## ACTIVITY
A word-for-word copy of the listing is required, and it must contain no pictures.

## RECORDS PROVIDED
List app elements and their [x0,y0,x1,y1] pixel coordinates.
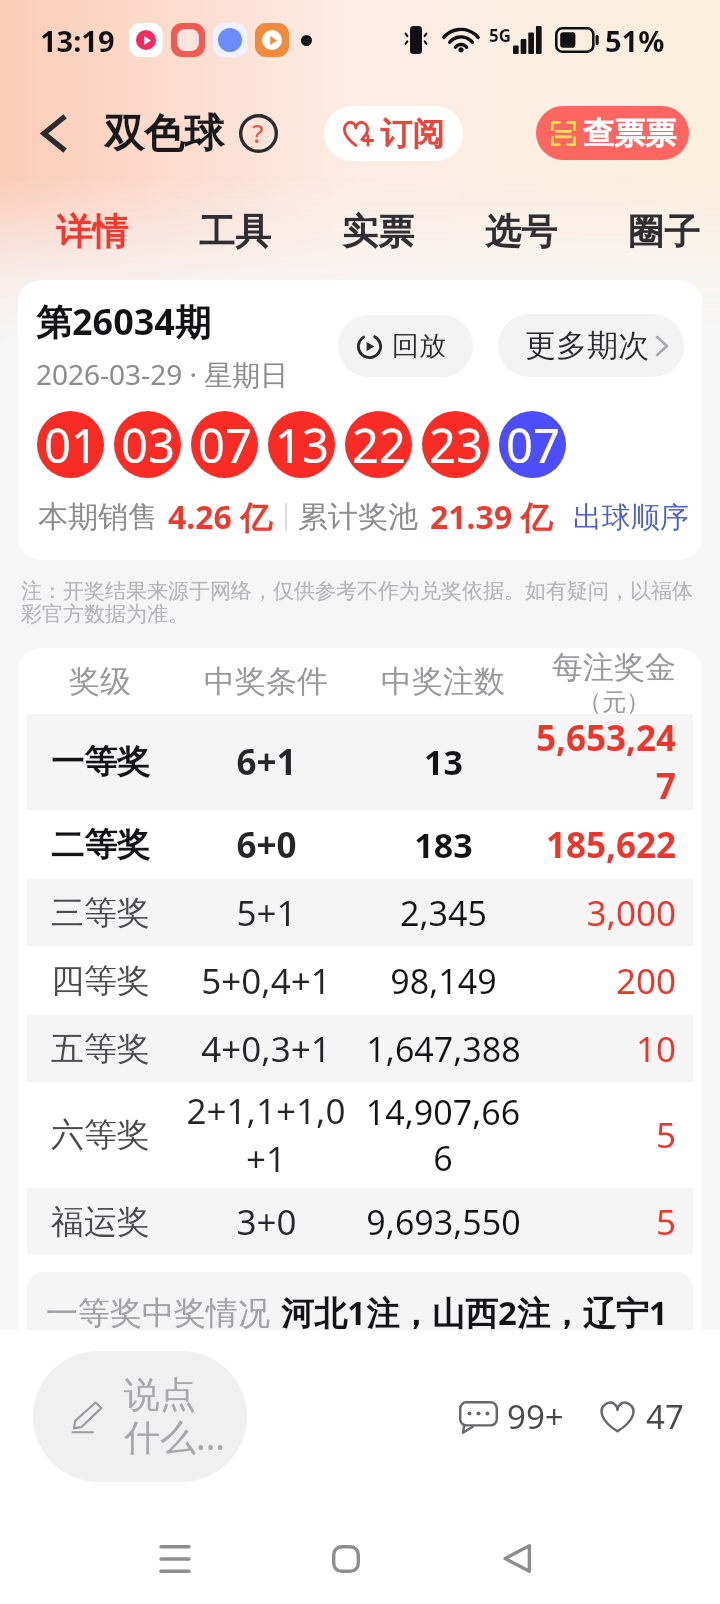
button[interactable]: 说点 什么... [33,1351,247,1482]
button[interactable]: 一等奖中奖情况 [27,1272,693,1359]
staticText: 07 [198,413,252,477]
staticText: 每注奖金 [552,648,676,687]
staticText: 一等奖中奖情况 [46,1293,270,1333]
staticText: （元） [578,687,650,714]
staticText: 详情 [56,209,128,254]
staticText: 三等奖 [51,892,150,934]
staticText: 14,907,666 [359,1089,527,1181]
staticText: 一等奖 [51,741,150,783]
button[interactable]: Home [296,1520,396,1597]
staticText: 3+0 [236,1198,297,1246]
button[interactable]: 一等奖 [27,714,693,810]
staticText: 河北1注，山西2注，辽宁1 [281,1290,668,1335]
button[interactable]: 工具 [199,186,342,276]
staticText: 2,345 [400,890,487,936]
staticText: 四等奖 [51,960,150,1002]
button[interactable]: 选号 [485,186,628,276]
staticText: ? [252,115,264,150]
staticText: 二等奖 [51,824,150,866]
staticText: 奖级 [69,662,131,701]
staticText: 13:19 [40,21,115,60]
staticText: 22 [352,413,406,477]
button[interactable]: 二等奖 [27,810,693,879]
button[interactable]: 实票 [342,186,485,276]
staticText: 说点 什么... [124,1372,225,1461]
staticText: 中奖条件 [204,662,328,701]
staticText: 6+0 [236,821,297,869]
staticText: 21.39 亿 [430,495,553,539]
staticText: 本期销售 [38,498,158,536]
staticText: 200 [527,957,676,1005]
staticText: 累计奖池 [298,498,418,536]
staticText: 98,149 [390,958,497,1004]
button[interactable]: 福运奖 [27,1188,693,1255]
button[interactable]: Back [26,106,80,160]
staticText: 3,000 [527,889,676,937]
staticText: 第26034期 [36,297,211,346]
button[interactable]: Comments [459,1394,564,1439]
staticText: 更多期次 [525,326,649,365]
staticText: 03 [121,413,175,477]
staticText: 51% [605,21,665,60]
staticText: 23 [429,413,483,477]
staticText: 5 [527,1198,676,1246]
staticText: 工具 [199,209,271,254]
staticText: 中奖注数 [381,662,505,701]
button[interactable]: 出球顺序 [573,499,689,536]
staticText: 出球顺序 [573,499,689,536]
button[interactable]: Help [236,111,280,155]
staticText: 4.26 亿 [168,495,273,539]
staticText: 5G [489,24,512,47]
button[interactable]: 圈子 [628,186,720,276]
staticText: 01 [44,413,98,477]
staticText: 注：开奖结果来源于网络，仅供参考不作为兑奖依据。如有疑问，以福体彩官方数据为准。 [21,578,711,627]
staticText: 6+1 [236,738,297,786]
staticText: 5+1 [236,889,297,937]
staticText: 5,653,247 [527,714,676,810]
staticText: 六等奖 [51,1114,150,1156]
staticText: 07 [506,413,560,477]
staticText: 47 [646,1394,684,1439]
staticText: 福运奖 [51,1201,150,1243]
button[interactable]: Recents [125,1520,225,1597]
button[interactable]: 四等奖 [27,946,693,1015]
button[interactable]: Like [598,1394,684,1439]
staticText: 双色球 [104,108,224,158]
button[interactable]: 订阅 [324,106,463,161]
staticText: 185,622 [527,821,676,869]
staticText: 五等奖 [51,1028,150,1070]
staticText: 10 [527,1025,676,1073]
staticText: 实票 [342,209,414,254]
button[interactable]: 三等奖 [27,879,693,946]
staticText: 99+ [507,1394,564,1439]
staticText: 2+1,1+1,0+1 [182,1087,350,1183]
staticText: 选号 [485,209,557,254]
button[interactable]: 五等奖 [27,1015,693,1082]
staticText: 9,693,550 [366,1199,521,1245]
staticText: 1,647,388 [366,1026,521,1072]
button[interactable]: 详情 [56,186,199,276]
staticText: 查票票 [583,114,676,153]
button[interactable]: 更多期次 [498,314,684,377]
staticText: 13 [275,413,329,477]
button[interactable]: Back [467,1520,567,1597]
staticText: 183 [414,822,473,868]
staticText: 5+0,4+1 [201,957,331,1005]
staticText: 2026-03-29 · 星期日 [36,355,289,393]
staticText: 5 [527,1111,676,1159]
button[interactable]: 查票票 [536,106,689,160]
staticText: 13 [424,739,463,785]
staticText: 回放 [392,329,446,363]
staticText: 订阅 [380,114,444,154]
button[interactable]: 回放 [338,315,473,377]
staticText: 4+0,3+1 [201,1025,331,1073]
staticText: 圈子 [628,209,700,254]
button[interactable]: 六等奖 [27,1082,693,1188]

## EXERCISE OUTPUT
List app elements and their [x0,y0,x1,y1] pixel coordinates.
button[interactable]: 说点 什么... [33,1351,247,1482]
button[interactable]: 一等奖中奖情况 [27,1272,693,1359]
staticText: 07 [198,413,252,477]
staticText: 每注奖金 [552,648,676,687]
staticText: 一等奖中奖情况 [46,1293,270,1333]
staticText: （元） [578,687,650,714]
staticText: 详情 [56,209,128,254]
staticText: 三等奖 [51,892,150,934]
staticText: 14,907,666 [359,1089,527,1181]
staticText: 一等奖 [51,741,150,783]
button[interactable]: Home [296,1520,396,1597]
staticText: 3+0 [236,1198,297,1246]
button[interactable]: 一等奖 [27,714,693,810]
staticText: 河北1注，山西2注，辽宁1 [281,1290,668,1335]
button[interactable]: 工具 [199,186,342,276]
staticText: 2,345 [400,890,487,936]
staticText: 四等奖 [51,960,150,1002]
button[interactable]: 选号 [485,186,628,276]
staticText: ? [252,115,264,150]
staticText: 二等奖 [51,824,150,866]
staticText: 奖级 [69,662,131,701]
staticText: 13:19 [40,21,115,60]
staticText: 22 [352,413,406,477]
button[interactable]: 二等奖 [27,810,693,879]
button[interactable]: 实票 [342,186,485,276]
staticText: 说点 什么... [124,1372,225,1461]
staticText: 中奖条件 [204,662,328,701]
staticText: 6+0 [236,821,297,869]
staticText: 21.39 亿 [430,495,553,539]
staticText: 本期销售 [38,498,158,536]
staticText: 200 [527,957,676,1005]
staticText: 累计奖池 [298,498,418,536]
staticText: 98,149 [390,958,497,1004]
button[interactable]: 福运奖 [27,1188,693,1255]
button[interactable]: Back [26,106,80,160]
staticText: 3,000 [527,889,676,937]
staticText: 第26034期 [36,297,211,346]
button[interactable]: Comments [459,1394,564,1439]
staticText: 更多期次 [525,326,649,365]
staticText: 03 [121,413,175,477]
staticText: 51% [605,21,665,60]
staticText: 23 [429,413,483,477]
staticText: 5 [527,1198,676,1246]
staticText: 工具 [199,209,271,254]
staticText: 中奖注数 [381,662,505,701]
button[interactable]: 出球顺序 [573,499,689,536]
staticText: 出球顺序 [573,499,689,536]
button[interactable]: Help [236,111,280,155]
staticText: 4.26 亿 [168,495,273,539]
staticText: 5G [489,24,512,47]
button[interactable]: 圈子 [628,186,720,276]
staticText: 01 [44,413,98,477]
staticText: 注：开奖结果来源于网络，仅供参考不作为兑奖依据。如有疑问，以福体彩官方数据为准。 [21,578,711,627]
staticText: 6+1 [236,738,297,786]
staticText: 5+1 [236,889,297,937]
staticText: 5,653,247 [527,714,676,810]
staticText: 六等奖 [51,1114,150,1156]
staticText: 07 [506,413,560,477]
staticText: 47 [646,1394,684,1439]
staticText: 福运奖 [51,1201,150,1243]
button[interactable]: Recents [125,1520,225,1597]
button[interactable]: 四等奖 [27,946,693,1015]
button[interactable]: Like [598,1394,684,1439]
staticText: 双色球 [104,108,224,158]
button[interactable]: 订阅 [324,106,463,161]
staticText: 185,622 [527,821,676,869]
staticText: 五等奖 [51,1028,150,1070]
staticText: 10 [527,1025,676,1073]
staticText: 实票 [342,209,414,254]
button[interactable]: 三等奖 [27,879,693,946]
staticText: 99+ [507,1394,564,1439]
staticText: 2+1,1+1,0+1 [182,1087,350,1183]
staticText: 选号 [485,209,557,254]
button[interactable]: 五等奖 [27,1015,693,1082]
staticText: 9,693,550 [366,1199,521,1245]
staticText: 1,647,388 [366,1026,521,1072]
button[interactable]: 详情 [56,186,199,276]
staticText: 查票票 [583,114,676,153]
button[interactable]: 更多期次 [498,314,684,377]
staticText: 13 [275,413,329,477]
button[interactable]: Back [467,1520,567,1597]
staticText: 183 [414,822,473,868]
staticText: 5+0,4+1 [201,957,331,1005]
staticText: 2026-03-29 · 星期日 [36,355,289,393]
staticText: 5 [527,1111,676,1159]
button[interactable]: 查票票 [536,106,689,160]
staticText: 13 [424,739,463,785]
staticText: 回放 [392,329,446,363]
staticText: 订阅 [380,114,444,154]
button[interactable]: 回放 [338,315,473,377]
staticText: 4+0,3+1 [201,1025,331,1073]
staticText: 圈子 [628,209,700,254]
button[interactable]: 六等奖 [27,1082,693,1188]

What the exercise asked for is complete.